A quick look of the data reveals that the data consist of 59 variables and 8675 observations.The dim() provides us with the dimensions of the data and colnames() function allows us to review the list of variables in the data.

dim(lct)
## [1] 8675   59
colnames(lct)
##  [1] "FMID"          "MarketName"    "Website"       "Facebook"     
##  [5] "Twitter"       "Youtube"       "OtherMedia"    "street"       
##  [9] "city"          "County"        "State"         "zip"          
## [13] "Season1Date"   "Season1Time"   "Season2Date"   "Season2Time"  
## [17] "Season3Date"   "Season3Time"   "Season4Date"   "Season4Time"  
## [21] "x"             "y"             "Location"      "Credit"       
## [25] "WIC"           "WICcash"       "SFMNP"         "SNAP"         
## [29] "Organic"       "Bakedgoods"    "Cheese"        "Crafts"       
## [33] "Flowers"       "Eggs"          "Seafood"       "Herbs"        
## [37] "Vegetables"    "Honey"         "Jams"          "Maple"        
## [41] "Meat"          "Nursery"       "Nuts"          "Plants"       
## [45] "Poultry"       "Prepared"      "Soap"          "Trees"        
## [49] "Wine"          "Coffee"        "Beans"         "Fruits"       
## [53] "Grains"        "Juices"        "Mushrooms"     "PetFood"      
## [57] "Tofu"          "WildHarvested" "updateTime"

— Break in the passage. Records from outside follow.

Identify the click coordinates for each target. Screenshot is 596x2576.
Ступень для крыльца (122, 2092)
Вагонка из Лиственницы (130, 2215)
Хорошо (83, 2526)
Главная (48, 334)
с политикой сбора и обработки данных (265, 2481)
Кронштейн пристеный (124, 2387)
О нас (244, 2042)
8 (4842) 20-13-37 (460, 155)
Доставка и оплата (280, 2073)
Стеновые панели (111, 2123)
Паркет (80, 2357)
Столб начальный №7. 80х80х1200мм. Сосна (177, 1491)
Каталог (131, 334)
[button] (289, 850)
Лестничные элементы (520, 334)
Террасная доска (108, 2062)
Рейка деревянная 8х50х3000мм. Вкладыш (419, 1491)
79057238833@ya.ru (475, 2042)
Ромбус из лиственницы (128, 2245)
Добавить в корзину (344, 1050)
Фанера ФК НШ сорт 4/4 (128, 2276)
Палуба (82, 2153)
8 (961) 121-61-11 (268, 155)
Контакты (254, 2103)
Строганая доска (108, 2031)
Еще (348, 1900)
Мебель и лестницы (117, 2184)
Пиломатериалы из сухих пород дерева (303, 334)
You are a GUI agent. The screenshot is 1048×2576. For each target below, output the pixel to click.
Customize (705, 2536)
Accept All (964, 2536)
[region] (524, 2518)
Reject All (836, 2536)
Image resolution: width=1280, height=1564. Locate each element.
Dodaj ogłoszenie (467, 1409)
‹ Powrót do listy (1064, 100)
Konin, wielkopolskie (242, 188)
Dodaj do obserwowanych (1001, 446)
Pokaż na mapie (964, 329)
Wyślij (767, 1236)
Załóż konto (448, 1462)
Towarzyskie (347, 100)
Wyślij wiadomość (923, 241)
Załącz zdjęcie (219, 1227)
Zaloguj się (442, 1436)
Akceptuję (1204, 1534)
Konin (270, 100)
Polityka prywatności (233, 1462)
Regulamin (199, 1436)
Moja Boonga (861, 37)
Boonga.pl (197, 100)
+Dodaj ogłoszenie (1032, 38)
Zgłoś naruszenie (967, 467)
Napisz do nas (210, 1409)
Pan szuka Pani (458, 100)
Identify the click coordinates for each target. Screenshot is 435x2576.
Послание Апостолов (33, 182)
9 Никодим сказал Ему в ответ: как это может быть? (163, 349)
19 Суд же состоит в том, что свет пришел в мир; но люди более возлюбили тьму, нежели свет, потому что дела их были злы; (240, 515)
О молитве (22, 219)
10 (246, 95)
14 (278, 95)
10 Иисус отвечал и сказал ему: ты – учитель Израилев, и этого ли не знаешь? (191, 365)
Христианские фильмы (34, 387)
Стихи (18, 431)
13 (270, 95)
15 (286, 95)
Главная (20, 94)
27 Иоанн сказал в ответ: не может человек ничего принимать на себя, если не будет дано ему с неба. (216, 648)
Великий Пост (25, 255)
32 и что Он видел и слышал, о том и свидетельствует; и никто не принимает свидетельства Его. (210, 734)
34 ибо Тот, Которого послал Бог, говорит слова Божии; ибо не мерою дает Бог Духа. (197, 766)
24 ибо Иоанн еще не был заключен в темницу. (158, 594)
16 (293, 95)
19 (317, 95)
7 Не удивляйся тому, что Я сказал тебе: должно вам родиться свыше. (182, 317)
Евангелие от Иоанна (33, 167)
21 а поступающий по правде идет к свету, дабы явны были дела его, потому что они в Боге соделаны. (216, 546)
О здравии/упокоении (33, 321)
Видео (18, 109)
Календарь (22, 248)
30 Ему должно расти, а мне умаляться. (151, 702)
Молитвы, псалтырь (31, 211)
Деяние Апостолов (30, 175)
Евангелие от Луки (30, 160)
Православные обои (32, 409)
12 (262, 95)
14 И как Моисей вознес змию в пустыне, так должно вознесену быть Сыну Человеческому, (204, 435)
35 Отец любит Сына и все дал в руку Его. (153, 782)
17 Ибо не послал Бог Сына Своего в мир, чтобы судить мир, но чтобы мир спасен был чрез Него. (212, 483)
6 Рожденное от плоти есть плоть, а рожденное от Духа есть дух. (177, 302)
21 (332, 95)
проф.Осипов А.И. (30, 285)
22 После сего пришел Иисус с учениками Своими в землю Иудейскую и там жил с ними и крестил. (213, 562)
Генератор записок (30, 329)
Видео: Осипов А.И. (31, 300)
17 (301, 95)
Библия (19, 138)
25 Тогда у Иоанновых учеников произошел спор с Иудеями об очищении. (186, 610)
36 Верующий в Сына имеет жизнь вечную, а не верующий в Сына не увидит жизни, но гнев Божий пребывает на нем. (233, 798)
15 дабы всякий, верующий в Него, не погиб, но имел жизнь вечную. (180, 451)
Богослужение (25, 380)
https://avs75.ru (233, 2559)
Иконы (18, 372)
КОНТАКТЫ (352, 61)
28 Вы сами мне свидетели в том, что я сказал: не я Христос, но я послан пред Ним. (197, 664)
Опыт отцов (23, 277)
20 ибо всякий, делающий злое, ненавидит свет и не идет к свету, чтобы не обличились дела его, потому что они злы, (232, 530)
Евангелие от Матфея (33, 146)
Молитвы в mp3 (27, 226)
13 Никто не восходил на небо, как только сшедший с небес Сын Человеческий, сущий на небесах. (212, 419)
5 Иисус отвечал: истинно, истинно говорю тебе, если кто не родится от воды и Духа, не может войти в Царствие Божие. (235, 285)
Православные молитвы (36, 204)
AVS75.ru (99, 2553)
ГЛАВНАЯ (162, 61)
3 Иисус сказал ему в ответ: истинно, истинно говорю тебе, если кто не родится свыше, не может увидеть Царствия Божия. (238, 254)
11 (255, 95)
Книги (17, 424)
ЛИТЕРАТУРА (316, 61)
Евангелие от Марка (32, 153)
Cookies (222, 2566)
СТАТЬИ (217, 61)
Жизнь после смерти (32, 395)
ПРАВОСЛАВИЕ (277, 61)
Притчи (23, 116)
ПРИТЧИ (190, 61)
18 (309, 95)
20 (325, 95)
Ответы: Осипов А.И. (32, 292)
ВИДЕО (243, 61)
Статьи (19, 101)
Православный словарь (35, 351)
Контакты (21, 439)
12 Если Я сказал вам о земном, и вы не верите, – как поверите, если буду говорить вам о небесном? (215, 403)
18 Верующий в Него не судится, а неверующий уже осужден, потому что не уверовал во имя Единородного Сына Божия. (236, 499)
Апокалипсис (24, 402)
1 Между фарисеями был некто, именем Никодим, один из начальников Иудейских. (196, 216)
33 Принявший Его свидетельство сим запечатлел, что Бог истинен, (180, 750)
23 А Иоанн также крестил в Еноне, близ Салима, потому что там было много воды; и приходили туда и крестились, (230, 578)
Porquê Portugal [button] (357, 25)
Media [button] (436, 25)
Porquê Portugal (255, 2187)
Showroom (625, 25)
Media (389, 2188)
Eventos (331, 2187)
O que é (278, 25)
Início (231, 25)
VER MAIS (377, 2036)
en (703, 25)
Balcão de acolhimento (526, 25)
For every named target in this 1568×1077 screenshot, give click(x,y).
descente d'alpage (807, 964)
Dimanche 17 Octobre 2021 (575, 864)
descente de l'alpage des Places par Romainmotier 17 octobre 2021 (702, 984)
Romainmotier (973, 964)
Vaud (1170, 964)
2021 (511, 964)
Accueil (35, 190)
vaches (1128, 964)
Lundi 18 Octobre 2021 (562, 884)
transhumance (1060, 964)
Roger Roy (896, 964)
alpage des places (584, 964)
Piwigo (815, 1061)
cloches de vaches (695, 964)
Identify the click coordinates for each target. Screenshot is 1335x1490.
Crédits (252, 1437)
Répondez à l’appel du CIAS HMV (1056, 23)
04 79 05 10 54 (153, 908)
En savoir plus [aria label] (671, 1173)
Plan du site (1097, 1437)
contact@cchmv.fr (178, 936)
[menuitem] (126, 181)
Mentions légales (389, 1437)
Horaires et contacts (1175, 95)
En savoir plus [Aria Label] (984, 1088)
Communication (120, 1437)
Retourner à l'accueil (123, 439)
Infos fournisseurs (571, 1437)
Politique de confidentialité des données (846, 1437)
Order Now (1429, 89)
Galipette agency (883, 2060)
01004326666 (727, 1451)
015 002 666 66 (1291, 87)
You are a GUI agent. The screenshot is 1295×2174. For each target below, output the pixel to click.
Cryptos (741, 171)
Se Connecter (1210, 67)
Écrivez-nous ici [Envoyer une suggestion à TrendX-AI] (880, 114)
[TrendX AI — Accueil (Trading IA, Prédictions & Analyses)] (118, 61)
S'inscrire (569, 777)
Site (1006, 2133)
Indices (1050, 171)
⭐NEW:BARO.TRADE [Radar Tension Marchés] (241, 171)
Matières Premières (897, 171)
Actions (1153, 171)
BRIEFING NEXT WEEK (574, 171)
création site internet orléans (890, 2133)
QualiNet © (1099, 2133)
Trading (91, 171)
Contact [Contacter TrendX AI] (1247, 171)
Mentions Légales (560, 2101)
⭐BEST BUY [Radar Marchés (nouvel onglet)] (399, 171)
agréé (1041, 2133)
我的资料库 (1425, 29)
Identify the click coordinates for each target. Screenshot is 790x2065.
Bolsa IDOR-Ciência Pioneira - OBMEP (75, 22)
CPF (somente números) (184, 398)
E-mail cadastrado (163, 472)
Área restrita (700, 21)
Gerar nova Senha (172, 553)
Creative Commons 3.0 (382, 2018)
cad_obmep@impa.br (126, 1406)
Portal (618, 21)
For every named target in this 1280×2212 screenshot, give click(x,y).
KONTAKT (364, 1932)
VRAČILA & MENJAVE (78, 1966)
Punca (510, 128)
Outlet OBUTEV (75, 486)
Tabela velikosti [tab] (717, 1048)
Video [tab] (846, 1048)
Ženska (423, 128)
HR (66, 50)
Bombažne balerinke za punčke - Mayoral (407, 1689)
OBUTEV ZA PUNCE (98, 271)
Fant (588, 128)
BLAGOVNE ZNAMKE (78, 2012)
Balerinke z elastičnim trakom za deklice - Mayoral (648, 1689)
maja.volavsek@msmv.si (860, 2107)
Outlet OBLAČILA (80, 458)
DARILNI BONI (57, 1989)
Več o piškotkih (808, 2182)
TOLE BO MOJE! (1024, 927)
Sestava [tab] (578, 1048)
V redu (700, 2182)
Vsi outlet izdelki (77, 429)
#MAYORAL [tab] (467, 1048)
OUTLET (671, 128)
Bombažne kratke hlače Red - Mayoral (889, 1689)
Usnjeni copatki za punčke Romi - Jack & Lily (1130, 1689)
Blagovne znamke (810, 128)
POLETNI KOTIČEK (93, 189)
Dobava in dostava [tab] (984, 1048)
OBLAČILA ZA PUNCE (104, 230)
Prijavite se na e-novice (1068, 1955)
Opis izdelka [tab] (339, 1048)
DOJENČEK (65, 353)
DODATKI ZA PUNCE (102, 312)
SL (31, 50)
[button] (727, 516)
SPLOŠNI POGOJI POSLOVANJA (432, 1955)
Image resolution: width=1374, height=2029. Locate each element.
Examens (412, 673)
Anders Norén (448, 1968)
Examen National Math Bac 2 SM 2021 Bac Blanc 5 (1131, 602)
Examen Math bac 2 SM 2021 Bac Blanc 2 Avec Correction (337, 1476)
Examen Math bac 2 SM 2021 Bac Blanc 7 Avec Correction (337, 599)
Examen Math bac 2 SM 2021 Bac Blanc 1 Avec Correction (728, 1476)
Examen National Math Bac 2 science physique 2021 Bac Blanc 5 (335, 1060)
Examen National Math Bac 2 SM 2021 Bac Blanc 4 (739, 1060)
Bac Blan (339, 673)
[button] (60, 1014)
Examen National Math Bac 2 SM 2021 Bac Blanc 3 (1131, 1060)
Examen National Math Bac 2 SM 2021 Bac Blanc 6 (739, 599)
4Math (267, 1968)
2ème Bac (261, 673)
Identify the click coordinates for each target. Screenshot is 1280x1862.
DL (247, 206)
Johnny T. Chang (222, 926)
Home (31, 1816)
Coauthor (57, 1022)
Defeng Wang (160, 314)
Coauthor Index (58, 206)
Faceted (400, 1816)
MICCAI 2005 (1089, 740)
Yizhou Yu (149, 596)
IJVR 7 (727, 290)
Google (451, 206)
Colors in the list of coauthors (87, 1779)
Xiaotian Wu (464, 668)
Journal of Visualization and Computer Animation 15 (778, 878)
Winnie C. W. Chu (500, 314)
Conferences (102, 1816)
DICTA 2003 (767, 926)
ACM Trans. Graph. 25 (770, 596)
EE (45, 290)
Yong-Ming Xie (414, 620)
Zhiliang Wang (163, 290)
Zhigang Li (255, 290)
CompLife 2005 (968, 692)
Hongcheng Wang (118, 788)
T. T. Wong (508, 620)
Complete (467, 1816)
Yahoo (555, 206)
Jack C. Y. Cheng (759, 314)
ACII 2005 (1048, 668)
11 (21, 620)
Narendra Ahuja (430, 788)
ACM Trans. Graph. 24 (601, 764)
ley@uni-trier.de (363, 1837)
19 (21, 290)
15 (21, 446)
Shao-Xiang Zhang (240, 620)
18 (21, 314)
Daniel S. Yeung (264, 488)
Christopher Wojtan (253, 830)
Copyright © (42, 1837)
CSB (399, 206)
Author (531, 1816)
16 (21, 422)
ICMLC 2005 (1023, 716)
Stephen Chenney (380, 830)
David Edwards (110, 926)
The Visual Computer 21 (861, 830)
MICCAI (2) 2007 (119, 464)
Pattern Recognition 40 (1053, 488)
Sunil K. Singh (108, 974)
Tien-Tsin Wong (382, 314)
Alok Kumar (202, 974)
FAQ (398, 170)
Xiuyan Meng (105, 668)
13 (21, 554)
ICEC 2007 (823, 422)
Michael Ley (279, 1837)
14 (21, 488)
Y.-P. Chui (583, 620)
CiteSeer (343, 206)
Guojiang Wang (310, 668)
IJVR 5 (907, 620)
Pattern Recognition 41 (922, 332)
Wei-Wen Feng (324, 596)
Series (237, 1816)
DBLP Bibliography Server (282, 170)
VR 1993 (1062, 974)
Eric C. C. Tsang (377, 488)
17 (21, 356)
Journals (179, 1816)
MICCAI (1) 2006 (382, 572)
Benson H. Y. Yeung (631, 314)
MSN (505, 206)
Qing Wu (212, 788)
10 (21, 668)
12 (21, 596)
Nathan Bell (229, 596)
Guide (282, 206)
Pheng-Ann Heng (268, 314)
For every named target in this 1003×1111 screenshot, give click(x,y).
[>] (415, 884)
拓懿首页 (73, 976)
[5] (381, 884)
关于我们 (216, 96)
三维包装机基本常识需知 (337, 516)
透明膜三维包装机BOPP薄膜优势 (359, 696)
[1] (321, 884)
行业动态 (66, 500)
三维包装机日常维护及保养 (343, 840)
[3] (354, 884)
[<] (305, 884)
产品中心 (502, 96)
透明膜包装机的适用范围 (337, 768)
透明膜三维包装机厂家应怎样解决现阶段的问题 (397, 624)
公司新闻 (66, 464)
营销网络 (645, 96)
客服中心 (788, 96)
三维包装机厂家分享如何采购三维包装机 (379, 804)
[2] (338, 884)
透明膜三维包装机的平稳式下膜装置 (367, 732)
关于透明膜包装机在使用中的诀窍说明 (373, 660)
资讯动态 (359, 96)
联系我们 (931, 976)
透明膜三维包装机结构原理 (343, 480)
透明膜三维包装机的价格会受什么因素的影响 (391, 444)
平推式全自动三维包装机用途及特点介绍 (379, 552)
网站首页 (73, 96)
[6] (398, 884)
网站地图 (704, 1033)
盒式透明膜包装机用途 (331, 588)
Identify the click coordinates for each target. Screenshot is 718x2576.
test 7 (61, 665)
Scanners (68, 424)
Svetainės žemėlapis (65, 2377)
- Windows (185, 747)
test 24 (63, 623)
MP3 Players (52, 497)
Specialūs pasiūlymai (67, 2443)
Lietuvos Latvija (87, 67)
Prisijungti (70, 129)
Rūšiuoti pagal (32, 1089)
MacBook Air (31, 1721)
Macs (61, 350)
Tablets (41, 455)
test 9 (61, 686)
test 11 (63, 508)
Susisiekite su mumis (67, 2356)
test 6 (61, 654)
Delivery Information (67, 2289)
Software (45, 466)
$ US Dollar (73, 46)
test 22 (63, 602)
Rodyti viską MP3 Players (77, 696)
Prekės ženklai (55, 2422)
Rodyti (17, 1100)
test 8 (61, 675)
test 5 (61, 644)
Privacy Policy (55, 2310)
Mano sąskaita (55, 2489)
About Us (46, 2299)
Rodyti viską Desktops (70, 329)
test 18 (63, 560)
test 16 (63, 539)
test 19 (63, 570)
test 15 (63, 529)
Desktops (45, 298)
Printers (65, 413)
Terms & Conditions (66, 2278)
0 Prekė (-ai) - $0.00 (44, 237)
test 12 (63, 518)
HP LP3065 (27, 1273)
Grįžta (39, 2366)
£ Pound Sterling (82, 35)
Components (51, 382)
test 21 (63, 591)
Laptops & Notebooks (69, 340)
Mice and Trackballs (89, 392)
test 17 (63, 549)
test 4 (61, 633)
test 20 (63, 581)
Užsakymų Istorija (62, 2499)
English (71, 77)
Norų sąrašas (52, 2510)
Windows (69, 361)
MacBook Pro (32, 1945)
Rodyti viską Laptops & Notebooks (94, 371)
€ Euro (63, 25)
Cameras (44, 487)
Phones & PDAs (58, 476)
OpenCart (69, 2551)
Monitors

Finally we use the summary() function to get a general idea about the distributions of data. Most of the variables in the data are of type character. However, the latitude and longitude data are numeric. The first look at the data reveals that dataset consist of some NA values. These can be eliminated using the na.omit() function in R.

summary(lct)
lct=na.omit(na)
dim(lct)

The number of observation in the data has reduced to 8646.

Quick Map:

Inspecting the data we relaize that all the farmers markets have been assigned a longitude and latitude. The variables names corresponding to these locatons are x and y respectively. We can generate a map using the plot() function. The first two arguments in the plot() function are points to be plottted on x and y axis. The type=p argument instructs R to plot points and the pch=19 argument instructs R to plot filled points. In order to learn more bout the plot function type ?plot() in teh R console window.

plot(lct$x,lct$y, type="p", pch =19)

Eventhough the map looks like USA map it is not very appealing or informative. Firstly, the points are too big. Secondly, the map is enclosed within a box, has default axes labels, and tick marks. Finally, there is no label.

Adding style elements:

To make the map more appealing:

  • Add a different color by using the col=“#e6550d” argument.
  • Reduce the size of the points using the cex=0.1 argument.
  • The enclosed box surrounding the map can be removed using the bty=“n” argument.
  • The axis labels can be removed by using xlab=“” and ylab=“” arguments
  • The axis tickmarks are removed using axes=FALSE argument.
  • The labels can be added to the plot using the mtext function
par(mar=c(5,6,4,6))
plot(lct$x,lct$y, type="p", pch =19, cex= 0.1, 
     col="#e6550d",bty="n", xlab="",axes=FALSE,
     ylab="")
mtext("Farmers Market in USA", side=3)
mtext("source: data.gov", side=1, cex=0.6)

To learn more about the mtext function type ?mtext() in R console Window.

Conclusion:

In the current section we have just touched a very small portion of how to generate maps in R. In the next coming weeks we will go a step further to generate multiple plots and also learn to make map intereactive.